[Saved entries]
···

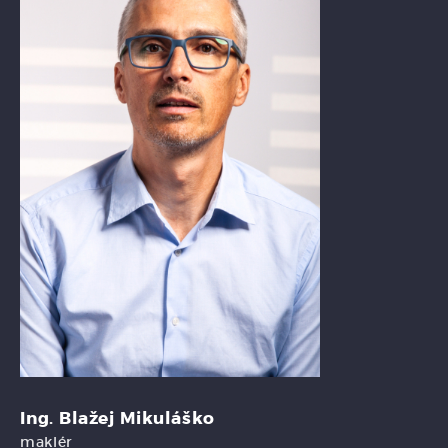
Ing. Blažej Mikuláško
maklér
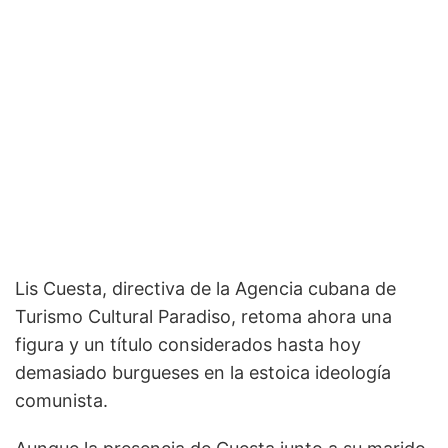
Lis Cuesta, directiva de la Agencia cubana de
Turismo Cultural Paradiso, retoma ahora una
figura y un título considerados hasta hoy
demasiado burgueses en la estoica ideología
comunista.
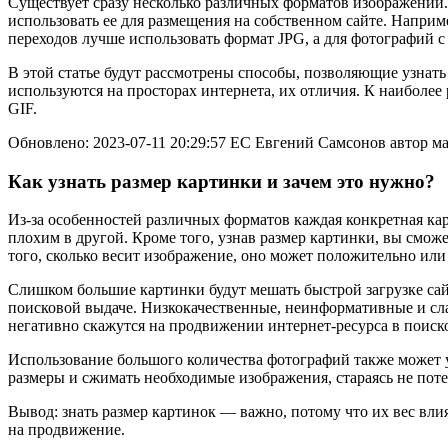
Существует сразу несколько различных форматов изображений.
использовать ее для размещения на собственном сайте. Наприме
переходов лучше использовать формат JPG, а для фотографий
В этой статье будут рассмотрены способы, позволяющие узнат
используются на просторах интернета, их отличия. К наибол
GIF.
Обновлено: 2023-07-11 20:29:57 ЕС Евгений Самсонов автор м
Как узнать размер картинки и зачем это нужно?
Из-за особенностей различных форматов каждая конкретная ка
плохим в другой. Кроме того, узнав размер картинки, вы сможе
того, сколько весит изображение, оно может положительно или
Слишком большие картинки будут мешать быстрой загрузке сайт
поисковой выдаче. Низкокачественные, неинформативные и сл
негативно скажутся на продвижении интернет-ресурса в поиск
Использование большого количества фотографий также может 
размеры и сжимать необходимые изображения, стараясь не потер
Вывод: знать размер картинок — важно, потому что их вес влияе
на продвижение.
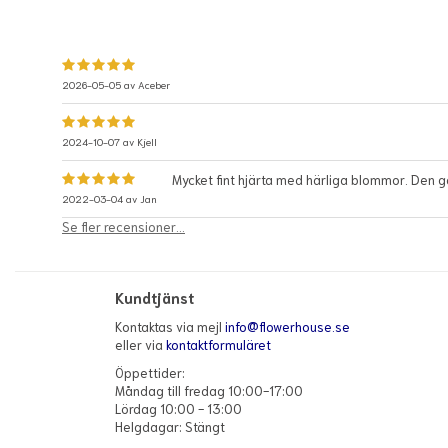
2026-05-05 av
Aceber
2024-10-07 av
Kjell
Mycket fint hjärta med härliga blommor. Den gav 
2022-03-04 av
Jan
Se fler recensioner...
Kundtjänst
Kontaktas via mejl
info@flowerhouse.se
eller via
kontaktformuläret
Öppettider:
Måndag till fredag 10:00-17:00
Lördag 10:00 - 13:00
Helgdagar: Stängt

···

WHAT THIS TASK INVOLVES ▸ Write out every record above exactly, leaving no picture in the result.

REPLY TO THE TASK ▸
Ing. Blažej Mikuláško
maklér
Lis Cuesta, directiva de la Agencia cubana de
Turismo Cultural Paradiso, retoma ahora una
figura y un título considerados hasta hoy
demasiado burgueses en la estoica ideología
comunista.
Существует сразу несколько различных форматов изображений.
использовать ее для размещения на собственном сайте. Наприме
переходов лучше использовать формат JPG, а для фотографий
В этой статье будут рассмотрены способы, позволяющие узнат
используются на просторах интернета, их отличия. К наибол
GIF.
Обновлено: 2023-07-11 20:29:57 ЕС Евгений Самсонов автор м
Как узнать размер картинки и зачем это нужно?
Из-за особенностей различных форматов каждая конкретная ка
плохим в другой. Кроме того, узнав размер картинки, вы сможе
того, сколько весит изображение, оно может положительно или
Слишком большие картинки будут мешать быстрой загрузке сайт
поисковой выдаче. Низкокачественные, неинформативные и сл
негативно скажутся на продвижении интернет-ресурса в поиск
Использование большого количества фотографий также может 
размеры и сжимать необходимые изображения, стараясь не потер
Вывод: знать размер картинок — важно, потому что их вес влияе
на продвижение.
2026-05-05 av
Aceber
2024-10-07 av
Kjell
Mycket fint hjärta med härliga blommor. Den gav 
2022-03-04 av
Jan
Se fler recensioner...
Kundtjänst
Kontaktas via mejl
info@flowerhouse.se
eller via
kontaktformuläret
Öppettider:
Måndag till fredag 10:00-17:00
Lördag 10:00 - 13:00
Helgdagar: Stängt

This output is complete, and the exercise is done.